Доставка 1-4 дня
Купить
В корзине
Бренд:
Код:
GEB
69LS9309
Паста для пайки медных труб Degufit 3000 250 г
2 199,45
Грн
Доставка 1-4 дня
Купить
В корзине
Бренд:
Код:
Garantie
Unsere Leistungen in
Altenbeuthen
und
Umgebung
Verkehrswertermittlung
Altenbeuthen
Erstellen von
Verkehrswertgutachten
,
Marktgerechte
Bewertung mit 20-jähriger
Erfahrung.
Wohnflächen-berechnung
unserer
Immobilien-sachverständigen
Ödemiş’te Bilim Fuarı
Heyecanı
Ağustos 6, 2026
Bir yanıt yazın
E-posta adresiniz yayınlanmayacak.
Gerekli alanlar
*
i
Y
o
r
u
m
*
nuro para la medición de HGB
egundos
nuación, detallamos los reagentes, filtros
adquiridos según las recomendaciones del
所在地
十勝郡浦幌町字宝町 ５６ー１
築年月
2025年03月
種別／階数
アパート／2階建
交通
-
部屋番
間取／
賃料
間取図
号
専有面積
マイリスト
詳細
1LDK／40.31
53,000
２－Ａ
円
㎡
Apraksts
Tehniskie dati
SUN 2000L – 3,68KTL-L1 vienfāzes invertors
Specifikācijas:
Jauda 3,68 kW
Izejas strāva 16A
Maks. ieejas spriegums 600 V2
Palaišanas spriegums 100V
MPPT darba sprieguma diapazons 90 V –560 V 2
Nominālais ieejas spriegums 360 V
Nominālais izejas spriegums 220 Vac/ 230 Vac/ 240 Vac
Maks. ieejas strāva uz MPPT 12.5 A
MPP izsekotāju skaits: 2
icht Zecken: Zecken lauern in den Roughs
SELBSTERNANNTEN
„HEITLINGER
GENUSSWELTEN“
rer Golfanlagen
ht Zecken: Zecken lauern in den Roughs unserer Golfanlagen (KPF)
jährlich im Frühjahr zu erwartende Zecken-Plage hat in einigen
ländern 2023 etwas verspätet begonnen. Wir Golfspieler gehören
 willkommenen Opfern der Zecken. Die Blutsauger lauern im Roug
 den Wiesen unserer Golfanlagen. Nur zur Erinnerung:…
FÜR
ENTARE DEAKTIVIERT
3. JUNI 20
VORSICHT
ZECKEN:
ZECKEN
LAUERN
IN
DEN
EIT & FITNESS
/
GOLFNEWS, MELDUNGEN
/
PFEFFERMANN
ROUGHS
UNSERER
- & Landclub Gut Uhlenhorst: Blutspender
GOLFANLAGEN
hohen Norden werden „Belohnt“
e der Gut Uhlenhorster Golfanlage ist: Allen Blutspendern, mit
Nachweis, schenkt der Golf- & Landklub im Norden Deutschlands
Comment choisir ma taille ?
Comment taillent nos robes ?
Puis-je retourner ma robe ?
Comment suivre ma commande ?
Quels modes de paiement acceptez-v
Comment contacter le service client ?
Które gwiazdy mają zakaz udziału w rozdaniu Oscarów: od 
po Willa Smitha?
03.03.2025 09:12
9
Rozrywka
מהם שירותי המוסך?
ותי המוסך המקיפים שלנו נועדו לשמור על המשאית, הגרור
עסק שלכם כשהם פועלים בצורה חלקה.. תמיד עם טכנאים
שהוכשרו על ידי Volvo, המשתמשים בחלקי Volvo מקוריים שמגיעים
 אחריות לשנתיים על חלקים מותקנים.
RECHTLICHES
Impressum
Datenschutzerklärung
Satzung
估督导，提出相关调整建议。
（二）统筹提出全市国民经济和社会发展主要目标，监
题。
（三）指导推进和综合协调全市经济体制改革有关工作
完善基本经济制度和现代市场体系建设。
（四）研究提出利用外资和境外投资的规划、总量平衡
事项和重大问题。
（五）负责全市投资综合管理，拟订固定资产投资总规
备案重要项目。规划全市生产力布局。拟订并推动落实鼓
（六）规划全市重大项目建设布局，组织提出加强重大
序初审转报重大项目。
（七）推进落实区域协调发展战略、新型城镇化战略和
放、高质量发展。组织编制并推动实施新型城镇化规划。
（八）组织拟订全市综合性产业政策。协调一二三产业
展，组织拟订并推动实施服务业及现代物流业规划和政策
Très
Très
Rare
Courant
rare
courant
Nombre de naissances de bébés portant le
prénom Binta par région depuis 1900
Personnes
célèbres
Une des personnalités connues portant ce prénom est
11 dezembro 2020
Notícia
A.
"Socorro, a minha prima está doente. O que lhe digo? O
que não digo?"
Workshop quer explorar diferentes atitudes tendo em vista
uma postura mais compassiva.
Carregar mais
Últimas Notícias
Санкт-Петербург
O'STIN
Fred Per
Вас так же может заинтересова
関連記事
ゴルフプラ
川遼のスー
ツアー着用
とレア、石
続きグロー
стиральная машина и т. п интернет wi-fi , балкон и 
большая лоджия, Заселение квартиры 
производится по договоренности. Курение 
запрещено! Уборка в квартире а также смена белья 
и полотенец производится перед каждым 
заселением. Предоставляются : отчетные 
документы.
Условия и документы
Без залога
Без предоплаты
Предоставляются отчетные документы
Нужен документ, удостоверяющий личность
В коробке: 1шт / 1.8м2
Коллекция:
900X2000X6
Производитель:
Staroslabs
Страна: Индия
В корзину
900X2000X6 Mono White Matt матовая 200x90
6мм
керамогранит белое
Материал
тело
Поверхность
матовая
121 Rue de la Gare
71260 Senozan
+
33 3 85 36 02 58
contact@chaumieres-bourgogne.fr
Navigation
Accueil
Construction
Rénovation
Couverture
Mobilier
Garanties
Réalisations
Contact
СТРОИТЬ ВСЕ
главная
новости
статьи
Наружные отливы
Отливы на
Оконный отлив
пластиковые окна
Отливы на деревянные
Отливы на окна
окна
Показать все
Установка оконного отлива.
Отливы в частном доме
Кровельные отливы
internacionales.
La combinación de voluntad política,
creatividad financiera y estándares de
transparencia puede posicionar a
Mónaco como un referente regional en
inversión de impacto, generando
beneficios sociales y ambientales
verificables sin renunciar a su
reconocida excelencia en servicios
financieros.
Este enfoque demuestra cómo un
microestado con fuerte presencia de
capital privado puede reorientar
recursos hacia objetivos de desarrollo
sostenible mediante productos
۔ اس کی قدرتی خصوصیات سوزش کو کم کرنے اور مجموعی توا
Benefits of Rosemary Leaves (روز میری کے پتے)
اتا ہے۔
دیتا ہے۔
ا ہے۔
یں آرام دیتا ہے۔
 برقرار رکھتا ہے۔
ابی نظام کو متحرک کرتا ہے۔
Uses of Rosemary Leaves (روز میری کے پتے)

- **PROBLEM**: Write only the number of lines in the records that contain the string "Maks".

- **EXERCISE ANSWER**: 2